Re: Celtic [was: peri-IE (was: Kentum/satem)]
From: | Wesley Parish <wes.parish@...> |
Date: | Tuesday, May 7, 2002, 10:09 |
On Tue, 07 May 2002 06:20, Thomas Leigh wrote:
> Ray reeg screffa:
>
> I have another, off-topic question for you, Ray, since you're our
> Classics expert. I studied Latin for 4 years in school, and really
> enjoyed it; however, I finished high school some 13 years ago and have
> more or less forgotten it all through disuse. I have recently become
> increasingly interested in "getting it back". Have you any advice on
> what might be the best way to go about doing that? Any particular
> book(s) or method you would recommend?
>
Well, I'm a Latinist (of sorts) and I actually got my start in the language
with a horrible little book called "Elementa Latina", full of the
"The pen of my aunt bit the uncle of my monkey" ; "The boy was good; the
soldier was better; the looney-in-charge was emperor"

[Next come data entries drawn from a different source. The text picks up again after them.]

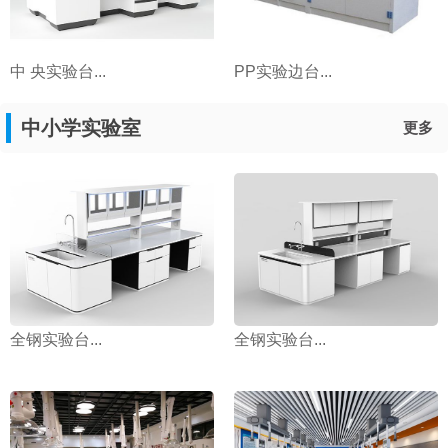
中 央实验台...
PP实验边台...
中小学实验室
更多
全钢实验台...
全钢实验台...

sort of translation exercise.
There's a much better class of book out called "Reading Latin" and it's
published by the Cambridge University Press. Failing that, you could always
get yourself a morphology book, a syntax book and a dictionary, and sit down
with some simple Latin texts and cudgel your way back into the language.
Wesley Parish
> Many thanks & best regards,
>
> Thomas Leigh
> Cape Cod, Massachusetts.
--
Mau e ki, "He aha to mea nui?"
You ask, "What is the most important thing?"
Maku e ki, "He tangata, he tangata, he tangata."
I reply, "It is people, it is people, it is people."